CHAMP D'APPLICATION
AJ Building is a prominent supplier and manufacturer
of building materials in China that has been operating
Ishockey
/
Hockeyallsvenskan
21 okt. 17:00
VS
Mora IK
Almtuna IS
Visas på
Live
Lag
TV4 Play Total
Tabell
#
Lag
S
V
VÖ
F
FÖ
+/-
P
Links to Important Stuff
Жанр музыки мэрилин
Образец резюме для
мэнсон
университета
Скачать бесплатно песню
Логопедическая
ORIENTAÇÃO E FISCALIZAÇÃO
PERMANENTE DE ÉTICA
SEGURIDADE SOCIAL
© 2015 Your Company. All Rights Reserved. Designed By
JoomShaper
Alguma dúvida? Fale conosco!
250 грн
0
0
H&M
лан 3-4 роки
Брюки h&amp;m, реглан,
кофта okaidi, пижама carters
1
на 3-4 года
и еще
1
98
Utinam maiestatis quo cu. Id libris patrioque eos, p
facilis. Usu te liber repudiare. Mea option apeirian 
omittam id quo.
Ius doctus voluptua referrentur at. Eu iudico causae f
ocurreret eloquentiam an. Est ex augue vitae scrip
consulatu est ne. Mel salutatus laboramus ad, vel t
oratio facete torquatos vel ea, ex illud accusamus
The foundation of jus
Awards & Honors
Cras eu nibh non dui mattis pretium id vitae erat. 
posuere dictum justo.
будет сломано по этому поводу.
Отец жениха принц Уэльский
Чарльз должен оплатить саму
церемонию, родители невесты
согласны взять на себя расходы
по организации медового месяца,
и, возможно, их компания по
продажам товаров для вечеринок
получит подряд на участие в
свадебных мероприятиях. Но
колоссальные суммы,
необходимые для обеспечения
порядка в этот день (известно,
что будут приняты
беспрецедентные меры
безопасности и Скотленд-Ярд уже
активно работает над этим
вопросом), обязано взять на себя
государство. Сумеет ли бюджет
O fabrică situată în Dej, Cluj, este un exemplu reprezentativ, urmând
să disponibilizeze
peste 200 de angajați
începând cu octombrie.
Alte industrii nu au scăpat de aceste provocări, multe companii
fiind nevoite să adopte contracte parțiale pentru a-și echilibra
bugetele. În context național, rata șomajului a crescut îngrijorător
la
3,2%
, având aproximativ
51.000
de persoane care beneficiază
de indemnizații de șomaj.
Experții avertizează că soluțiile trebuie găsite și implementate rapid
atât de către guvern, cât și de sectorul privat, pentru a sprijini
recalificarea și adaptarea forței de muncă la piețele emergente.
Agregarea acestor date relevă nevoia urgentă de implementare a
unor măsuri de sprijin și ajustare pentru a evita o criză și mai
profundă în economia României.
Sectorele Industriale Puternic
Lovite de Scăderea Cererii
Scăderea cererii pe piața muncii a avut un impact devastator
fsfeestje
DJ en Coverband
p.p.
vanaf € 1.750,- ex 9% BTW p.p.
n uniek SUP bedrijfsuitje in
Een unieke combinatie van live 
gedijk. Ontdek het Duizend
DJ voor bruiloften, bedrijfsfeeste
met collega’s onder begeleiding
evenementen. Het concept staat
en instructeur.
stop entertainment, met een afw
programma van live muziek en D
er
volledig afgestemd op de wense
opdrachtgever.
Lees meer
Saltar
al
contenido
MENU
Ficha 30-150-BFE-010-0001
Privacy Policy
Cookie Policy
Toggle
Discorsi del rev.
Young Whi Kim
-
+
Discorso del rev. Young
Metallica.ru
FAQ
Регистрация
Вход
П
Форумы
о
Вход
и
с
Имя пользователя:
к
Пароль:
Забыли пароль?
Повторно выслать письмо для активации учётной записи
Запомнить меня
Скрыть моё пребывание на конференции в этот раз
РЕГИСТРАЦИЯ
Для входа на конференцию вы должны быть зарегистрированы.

________

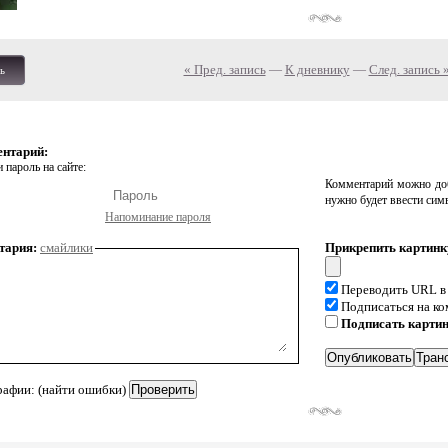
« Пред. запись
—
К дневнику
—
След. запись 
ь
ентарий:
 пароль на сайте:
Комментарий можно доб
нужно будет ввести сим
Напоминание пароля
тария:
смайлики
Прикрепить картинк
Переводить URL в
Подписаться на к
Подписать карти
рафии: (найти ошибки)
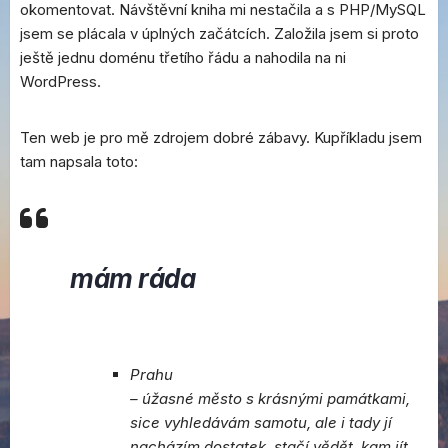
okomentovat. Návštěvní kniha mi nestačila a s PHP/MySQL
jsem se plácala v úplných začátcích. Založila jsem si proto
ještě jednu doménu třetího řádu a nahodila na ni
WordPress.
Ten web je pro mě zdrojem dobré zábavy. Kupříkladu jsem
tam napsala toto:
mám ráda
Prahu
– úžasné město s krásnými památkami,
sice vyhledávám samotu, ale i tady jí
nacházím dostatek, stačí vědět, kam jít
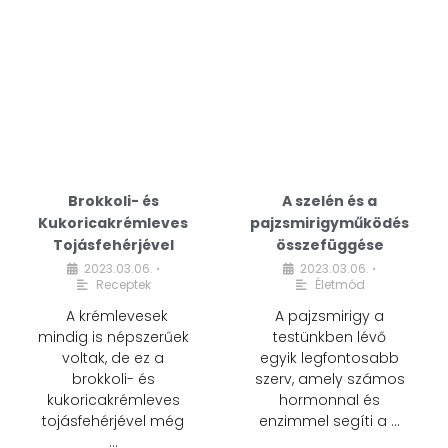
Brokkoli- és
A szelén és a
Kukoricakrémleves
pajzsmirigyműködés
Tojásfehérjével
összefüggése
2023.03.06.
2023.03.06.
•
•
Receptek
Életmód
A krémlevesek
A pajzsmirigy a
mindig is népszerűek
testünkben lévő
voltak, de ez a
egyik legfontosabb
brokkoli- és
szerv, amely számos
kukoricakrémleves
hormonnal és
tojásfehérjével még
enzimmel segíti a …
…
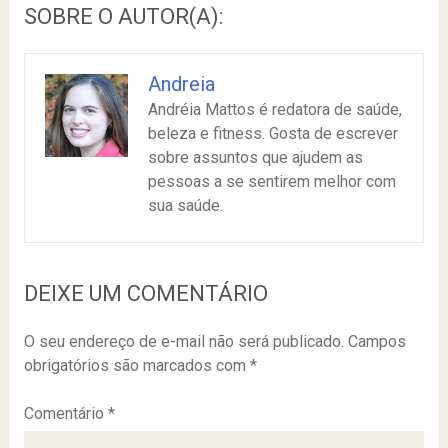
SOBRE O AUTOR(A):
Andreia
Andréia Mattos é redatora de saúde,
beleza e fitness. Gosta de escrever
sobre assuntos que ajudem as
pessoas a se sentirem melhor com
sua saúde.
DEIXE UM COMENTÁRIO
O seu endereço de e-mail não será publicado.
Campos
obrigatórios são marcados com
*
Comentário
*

________

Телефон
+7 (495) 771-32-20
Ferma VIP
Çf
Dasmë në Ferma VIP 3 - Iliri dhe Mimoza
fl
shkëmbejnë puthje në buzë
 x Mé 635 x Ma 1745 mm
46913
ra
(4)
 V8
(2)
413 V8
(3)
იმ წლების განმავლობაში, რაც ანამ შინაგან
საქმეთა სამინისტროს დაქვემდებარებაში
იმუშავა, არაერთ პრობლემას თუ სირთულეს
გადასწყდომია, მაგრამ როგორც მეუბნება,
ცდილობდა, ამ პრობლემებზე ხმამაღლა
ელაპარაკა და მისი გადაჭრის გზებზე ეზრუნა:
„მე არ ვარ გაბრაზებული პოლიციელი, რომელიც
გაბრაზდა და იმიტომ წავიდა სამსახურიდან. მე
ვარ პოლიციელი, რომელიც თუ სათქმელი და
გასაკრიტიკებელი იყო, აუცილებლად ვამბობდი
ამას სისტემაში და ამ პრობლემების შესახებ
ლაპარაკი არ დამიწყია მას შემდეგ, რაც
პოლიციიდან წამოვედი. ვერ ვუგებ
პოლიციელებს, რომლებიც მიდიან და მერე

________

Give back exactly the lines above, from the line containing "CHAMP D'APPLICATION" through the line containing "consulatu est ne.", with both end lines and nothing more.

CHAMP D'APPLICATION
AJ Building is a prominent supplier and manufacturer
of building materials in China that has been operating
Ishockey
/
Hockeyallsvenskan
21 okt. 17:00
VS
Mora IK
Almtuna IS
Visas på
Live
Lag
TV4 Play Total
Tabell
#
Lag
S
V
VÖ
F
FÖ
+/-
P
Links to Important Stuff
Жанр музыки мэрилин
Образец резюме для
мэнсон
университета
Скачать бесплатно песню
Логопедическая
ORIENTAÇÃO E FISCALIZAÇÃO
PERMANENTE DE ÉTICA
SEGURIDADE SOCIAL
© 2015 Your Company. All Rights Reserved. Designed By
JoomShaper
Alguma dúvida? Fale conosco!
250 грн
0
0
H&M
лан 3-4 роки
Брюки h&amp;m, реглан,
кофта okaidi, пижама carters
1
на 3-4 года
и еще
1
98
Utinam maiestatis quo cu. Id libris patrioque eos, p
facilis. Usu te liber repudiare. Mea option apeirian 
omittam id quo.
Ius doctus voluptua referrentur at. Eu iudico causae f
ocurreret eloquentiam an. Est ex augue vitae scrip
consulatu est ne. Mel salutatus laboramus ad, vel t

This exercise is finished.